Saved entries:
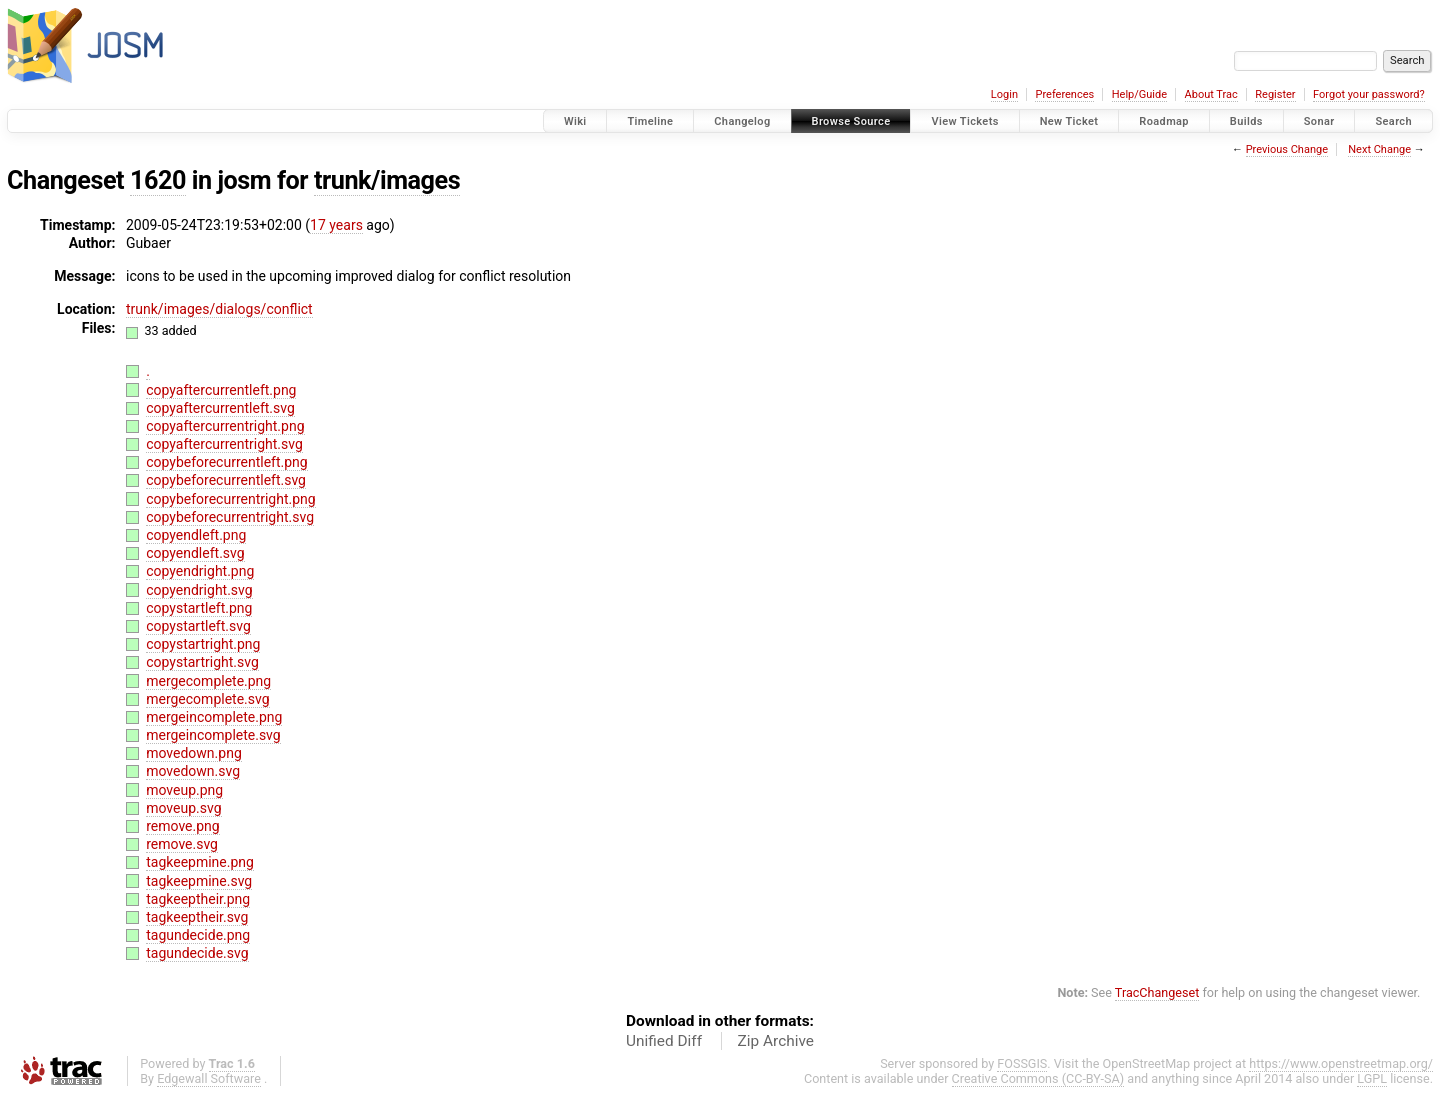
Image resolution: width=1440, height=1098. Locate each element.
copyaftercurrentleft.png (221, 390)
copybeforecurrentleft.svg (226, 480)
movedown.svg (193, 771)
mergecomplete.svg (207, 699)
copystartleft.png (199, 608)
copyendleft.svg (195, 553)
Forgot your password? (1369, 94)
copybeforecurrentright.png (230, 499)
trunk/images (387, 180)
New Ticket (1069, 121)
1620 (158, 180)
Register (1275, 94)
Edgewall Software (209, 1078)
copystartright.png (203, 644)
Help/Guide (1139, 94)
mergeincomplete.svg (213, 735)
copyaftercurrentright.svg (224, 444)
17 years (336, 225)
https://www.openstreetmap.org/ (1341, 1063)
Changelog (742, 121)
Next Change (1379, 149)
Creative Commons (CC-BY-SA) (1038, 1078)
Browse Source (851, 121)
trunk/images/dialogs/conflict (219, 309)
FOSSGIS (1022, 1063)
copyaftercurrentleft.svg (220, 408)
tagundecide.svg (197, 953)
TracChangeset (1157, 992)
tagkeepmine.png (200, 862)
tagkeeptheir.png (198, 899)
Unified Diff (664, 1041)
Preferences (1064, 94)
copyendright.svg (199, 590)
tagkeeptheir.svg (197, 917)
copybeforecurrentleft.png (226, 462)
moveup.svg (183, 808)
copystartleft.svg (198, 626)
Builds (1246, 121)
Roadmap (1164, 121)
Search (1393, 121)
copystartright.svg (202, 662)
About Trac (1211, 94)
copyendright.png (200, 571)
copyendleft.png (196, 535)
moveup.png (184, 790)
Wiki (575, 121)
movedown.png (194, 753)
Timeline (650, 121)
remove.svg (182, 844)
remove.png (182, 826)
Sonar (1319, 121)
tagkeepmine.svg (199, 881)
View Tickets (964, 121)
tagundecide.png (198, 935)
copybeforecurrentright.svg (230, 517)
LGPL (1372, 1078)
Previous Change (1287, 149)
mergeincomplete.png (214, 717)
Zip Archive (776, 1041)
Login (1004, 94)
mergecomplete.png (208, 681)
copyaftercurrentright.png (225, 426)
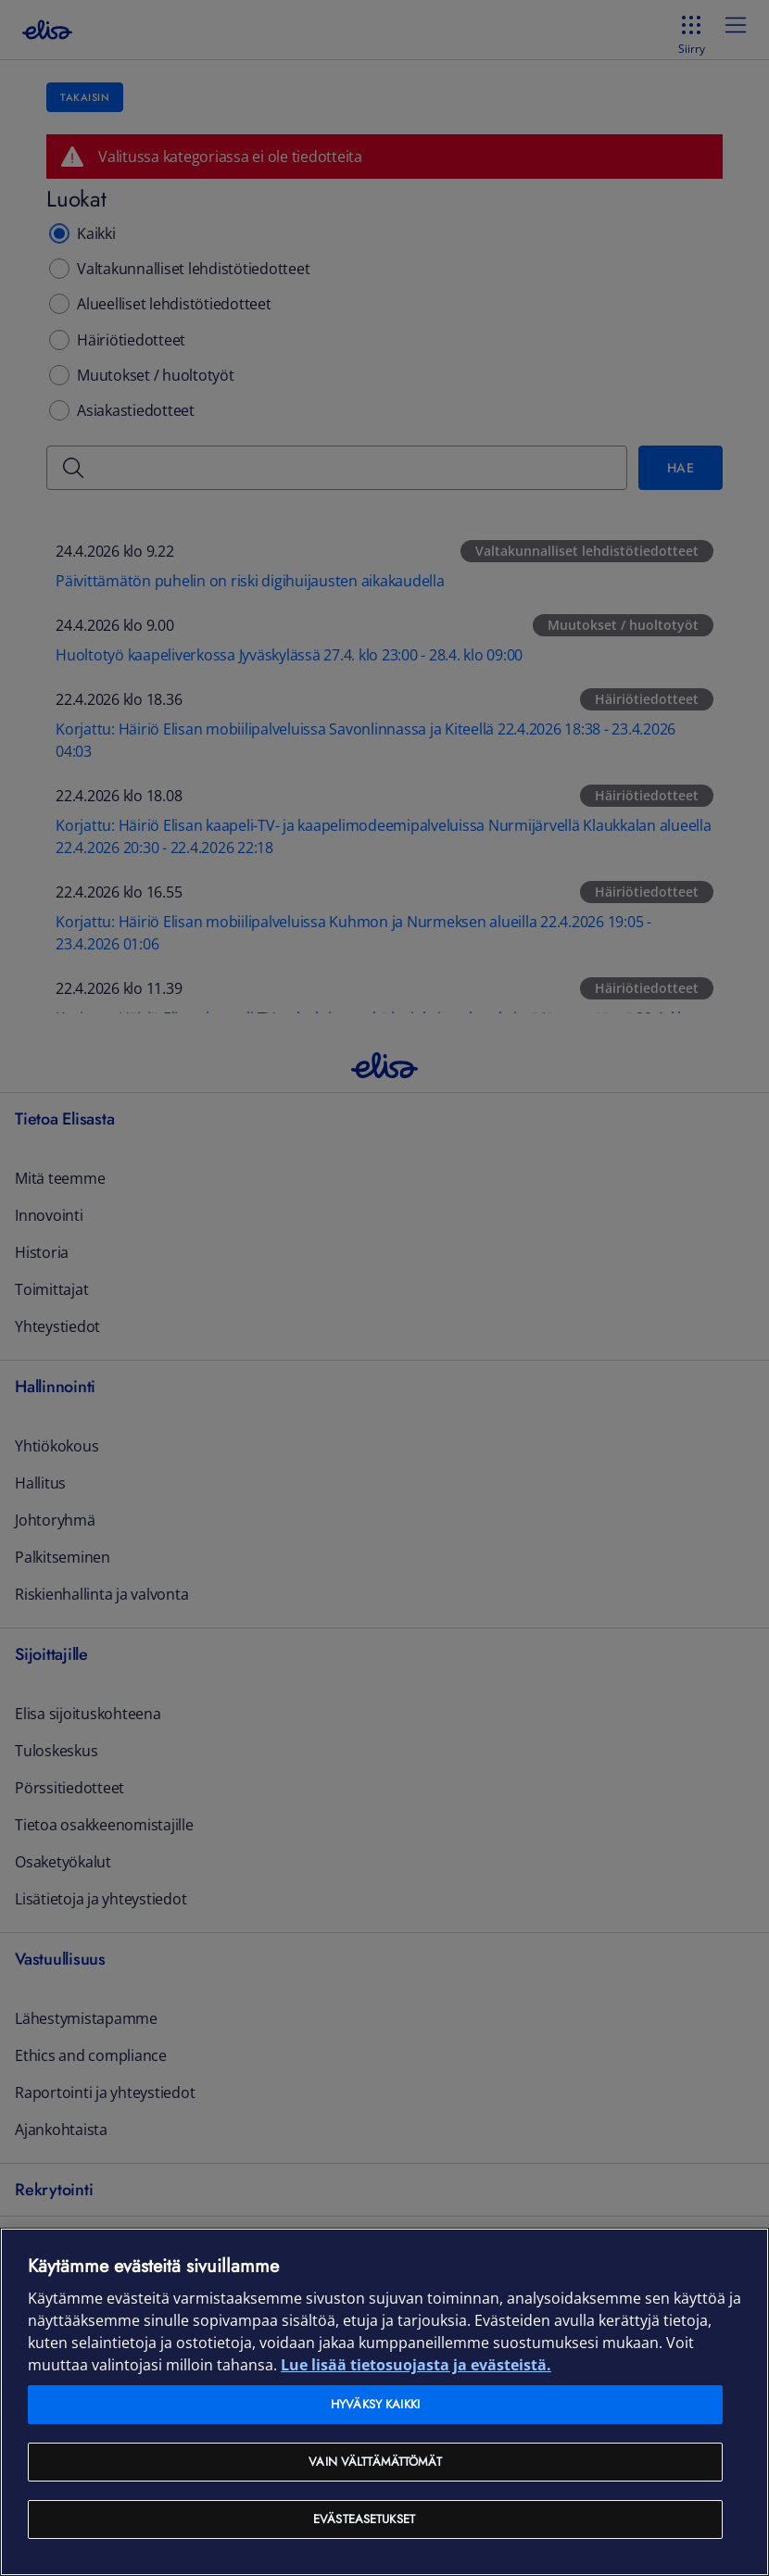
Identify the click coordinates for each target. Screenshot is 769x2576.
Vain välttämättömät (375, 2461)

==

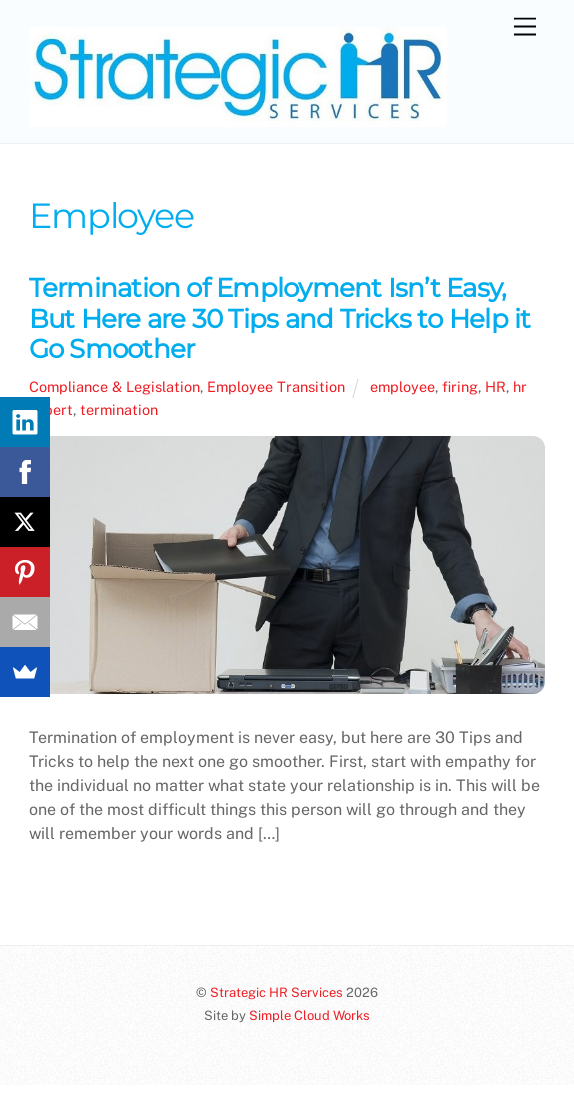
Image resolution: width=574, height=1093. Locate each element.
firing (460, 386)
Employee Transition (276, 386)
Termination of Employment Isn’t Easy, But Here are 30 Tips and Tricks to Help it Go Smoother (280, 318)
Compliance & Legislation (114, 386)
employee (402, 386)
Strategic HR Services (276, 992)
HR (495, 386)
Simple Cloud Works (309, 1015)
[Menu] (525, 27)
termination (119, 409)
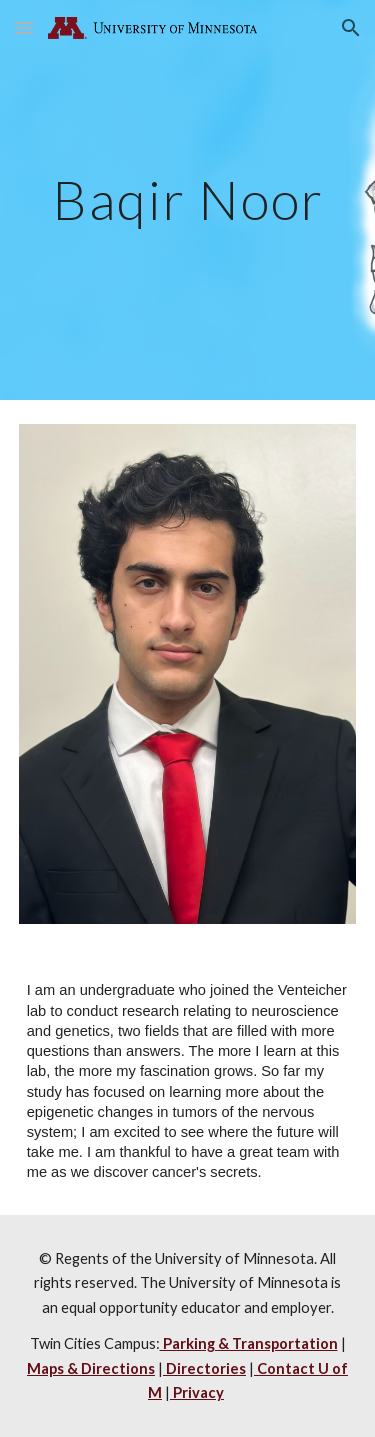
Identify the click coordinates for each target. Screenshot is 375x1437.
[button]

#### Exercise brief
Keep to the lines above from the line with "Image resolution: width=1440, height=1098." to the line with "Vain välttämättömät (375, 2461)", and set down exactly those, inclusive, with nothing else and every picture left out.

#### Response to this task
Image resolution: width=1440, height=1098. Locate each element.
copyaftercurrentleft.png (221, 390)
copybeforecurrentleft.svg (226, 480)
movedown.svg (193, 771)
mergecomplete.svg (207, 699)
copystartleft.png (199, 608)
copyendleft.svg (195, 553)
Forgot your password? (1369, 94)
copybeforecurrentright.png (230, 499)
trunk/images (387, 180)
New Ticket (1069, 121)
1620 (158, 180)
Register (1275, 94)
Edgewall Software (209, 1078)
copystartright.png (203, 644)
Help/Guide (1139, 94)
mergeincomplete.svg (213, 735)
copyaftercurrentright.svg (224, 444)
17 years (336, 225)
https://www.openstreetmap.org/ (1341, 1063)
Changelog (742, 121)
Next Change (1379, 149)
Creative Commons (CC-BY-SA) (1038, 1078)
Browse Source (851, 121)
trunk/images/dialogs/conflict (219, 309)
FOSSGIS (1022, 1063)
copyaftercurrentleft.svg (220, 408)
tagundecide.svg (197, 953)
TracChangeset (1157, 992)
tagkeepmine.png (200, 862)
tagkeeptheir.png (198, 899)
Unified Diff (664, 1041)
Preferences (1064, 94)
copyendright.svg (199, 590)
tagkeeptheir.svg (197, 917)
copybeforecurrentleft.png (226, 462)
moveup.svg (183, 808)
copystartleft.svg (198, 626)
Builds (1246, 121)
Roadmap (1164, 121)
Search (1393, 121)
copystartright.svg (202, 662)
About Trac (1211, 94)
copyendright.png (200, 571)
copyendleft.png (196, 535)
moveup.png (184, 790)
Wiki (575, 121)
movedown.png (194, 753)
Timeline (650, 121)
remove.svg (182, 844)
remove.png (182, 826)
Sonar (1319, 121)
tagkeepmine.svg (199, 881)
View Tickets (964, 121)
tagundecide.png (198, 935)
copybeforecurrentright.svg (230, 517)
LGPL (1372, 1078)
Previous Change (1287, 149)
mergeincomplete.png (214, 717)
Zip Archive (776, 1041)
Login (1004, 94)
mergecomplete.png (208, 681)
copyaftercurrentright.png (225, 426)
Identify the click coordinates for each target. Screenshot is 769x2576.
Vain välttämättömät (375, 2461)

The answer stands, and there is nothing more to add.